BTW, the heart on a hog is a little higher in the body and more covered by the shoulder than on a deer.  For that reason I shoot thru the back half of the shoulder, missing the heavy leg bones, on a broadside shot.

I shoot a 22 mag bolt action rifle (Mossberg 640-K) and shoot only Winchester Super-X full metal jacket ammo.  This bullet will penetrate thru the heavy shoulder shield of boar hogs, pass thru both lungs, and many times exit the far side if the shot is close.  They seldom run any further than 40-50 yards, usually less.

Good luck.

Dave


----------



## huntingonthefly (Aug 7, 2009)

A 22 MAG is a multi-task tool. Hogs first thing and then squirrels on the way out, making it a successful day regardless if u don't get on hogs. Best choice of a small game weapon for WMA hog hunting before and after deer season. Centerfire rifles are not legal during that time, thus not an option. On Special hog hunts they are- just got one at Chickasawhatchee with my 270 WSM. 22 mags are BAD. On very large boars I will take a quartering away shot- sometimes putting it on the last rib, but it will do the job broadside too. A well placed shot in the vitals and they will die. NO hollow points! Solid points only. Most people's negative opinions about 22 mags come from inadequacies of spending the time to track or grid off the area for their game. May be poor marksmanship or not realizing they are not shooting at a deer. I very rarely find any or much blood. You've got to think of it as a bowshot. Give 'em time. I've had more fall in their tracks and within sight than run out of sight though. You are not hunting plantation size Russsian boars here (WMA's), but piney wood rooters which average 60-150 lbs. for me. BUT, everyone has their opinion. It all boils down to this.....use what you are CONFIDENT with. Some fellers here do it with a couple of bamboo sticks, lol. AND they don't lose as much game as artillery-laden Commandos.


----------



## Eroc33 (Aug 7, 2009)

i killed a boar about 250lbs with a center body shot from a 22 mag remington balistic tip. it ran about 150 yards but we found it dead. it wasnt the ideal shot, but i had to make a quick shot so i aimed for the big part and hit dead center of the body


----------



## siberian1 (Aug 7, 2009)

The 22 mag will do the job, but Ill take my chances with my .50 inline.  I dont see any reason to shoot a pig with a rimfire when I can carry the Muzzleloader!!


----------



## bfriendly (Aug 7, 2009)

Man you got some great info(Cept the ML Part)!!  I LOVE MY .22 Mag and I dropped 2 little pigs about 60lbs each with it.  First one dropped in its tracks and the other one went about 15 yards, no further, DEAD with bloody bubbles blowing out the back of the shoulder.

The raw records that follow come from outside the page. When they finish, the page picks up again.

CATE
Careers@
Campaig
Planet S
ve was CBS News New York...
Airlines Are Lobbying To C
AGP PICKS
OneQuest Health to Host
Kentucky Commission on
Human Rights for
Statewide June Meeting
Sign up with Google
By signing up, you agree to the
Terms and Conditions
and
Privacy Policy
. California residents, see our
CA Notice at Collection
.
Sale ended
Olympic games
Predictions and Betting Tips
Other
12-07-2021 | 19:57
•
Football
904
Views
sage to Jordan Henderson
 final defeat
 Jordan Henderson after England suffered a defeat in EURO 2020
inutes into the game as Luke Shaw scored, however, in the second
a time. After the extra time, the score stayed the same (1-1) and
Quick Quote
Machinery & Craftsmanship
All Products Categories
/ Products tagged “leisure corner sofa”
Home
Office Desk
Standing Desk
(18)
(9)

Go to Hog Anatomy-101 and find the picture that shows WHERE to shoot a hog.


----------



## tompkinsgil (Aug 7, 2009)

i have shot many hogs with a 22 mag ,and laidem down for a dirt nap!!!


----------



## wildlifecory (Aug 7, 2009)

22 mag is the largest I have ever used for hogs.  killed hundreds with a 22lr and no telling how many domestic ones I killed with a North American Arms mini revolver in 22lr.

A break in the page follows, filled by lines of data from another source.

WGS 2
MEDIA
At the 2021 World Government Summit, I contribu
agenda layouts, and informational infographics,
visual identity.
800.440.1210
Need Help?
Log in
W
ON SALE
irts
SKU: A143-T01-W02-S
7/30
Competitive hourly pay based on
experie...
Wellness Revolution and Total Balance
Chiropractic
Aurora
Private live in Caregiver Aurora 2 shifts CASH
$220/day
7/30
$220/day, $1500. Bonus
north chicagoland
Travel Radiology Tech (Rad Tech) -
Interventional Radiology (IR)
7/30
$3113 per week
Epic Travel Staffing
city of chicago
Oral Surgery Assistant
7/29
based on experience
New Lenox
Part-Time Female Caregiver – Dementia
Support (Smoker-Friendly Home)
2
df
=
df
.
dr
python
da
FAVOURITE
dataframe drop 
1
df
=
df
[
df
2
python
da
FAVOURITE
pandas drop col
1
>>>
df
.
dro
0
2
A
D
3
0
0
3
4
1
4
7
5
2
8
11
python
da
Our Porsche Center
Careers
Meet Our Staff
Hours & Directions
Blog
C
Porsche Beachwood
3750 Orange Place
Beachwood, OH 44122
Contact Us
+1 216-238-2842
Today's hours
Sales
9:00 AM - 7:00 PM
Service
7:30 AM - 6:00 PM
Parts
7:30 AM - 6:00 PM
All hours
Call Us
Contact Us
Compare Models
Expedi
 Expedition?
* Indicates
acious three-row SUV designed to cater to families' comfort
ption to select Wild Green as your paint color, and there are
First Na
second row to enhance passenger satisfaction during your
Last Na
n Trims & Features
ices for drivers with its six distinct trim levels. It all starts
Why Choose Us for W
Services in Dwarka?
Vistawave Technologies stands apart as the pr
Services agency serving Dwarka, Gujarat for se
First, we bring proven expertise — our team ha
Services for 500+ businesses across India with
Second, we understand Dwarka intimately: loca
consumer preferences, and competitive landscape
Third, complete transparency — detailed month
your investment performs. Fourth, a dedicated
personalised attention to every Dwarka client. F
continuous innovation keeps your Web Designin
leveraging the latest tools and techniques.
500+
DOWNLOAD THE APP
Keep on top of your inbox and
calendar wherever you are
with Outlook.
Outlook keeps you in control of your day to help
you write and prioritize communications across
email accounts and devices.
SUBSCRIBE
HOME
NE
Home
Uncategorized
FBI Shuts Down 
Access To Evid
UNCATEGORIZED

it doesn't matter how big the caliber, the simple fact in any hunting situation is shot placement is the key to quickly dispatching an animal


----------



## CaptCatFish (Aug 8, 2009)

*22 mag and body shots*

Thanks to everyone who responded (and anyone else who choses to weigh in on this).  This information about only using FMJ ammo as well as all the rest is very helpful and gives me renewed confidence in hunting with my new old 22 mag (Model 49 Ithaca saddlegun - manufactured in the late 60's).  

The info about how difficult a head shot can be is very very true.  I recently attempted two different head-on shots with a 22LR (CCI roundnose) at 30 yards.  I know the rifle was sighted in properly.  However my angle must have been wrong (or they were two very tough critters) because the hogs ran off as if nothing had happened but a bad headache. 

So I'll be studying the anatomy charts very carefully.......................................


----------



## bfriendly (Aug 8, 2009)

One thing I would definitely purchase is GOOD AMMO.  I shoot the Remington 33gr Accutip-V.

My buddy just got a new .22mag with a scope, bought some CHEAP Winchester Ammo(just to sight it in he says) and some Hornady GOOD ones.  
Went to the range on Wednesday- I have no idea how many times that cheap ammo got jammed or misfired altogether.
When going to the Hornady or the Rem GOOD STUFF, NO MISFIRES/No JAMS and it even SMELLED better

If you want to buy some cheap ammo for practice, at LEAST get the CCI's......no problems with them.  You can get teh CCIs' and the Rem Accutips at Wally World


----------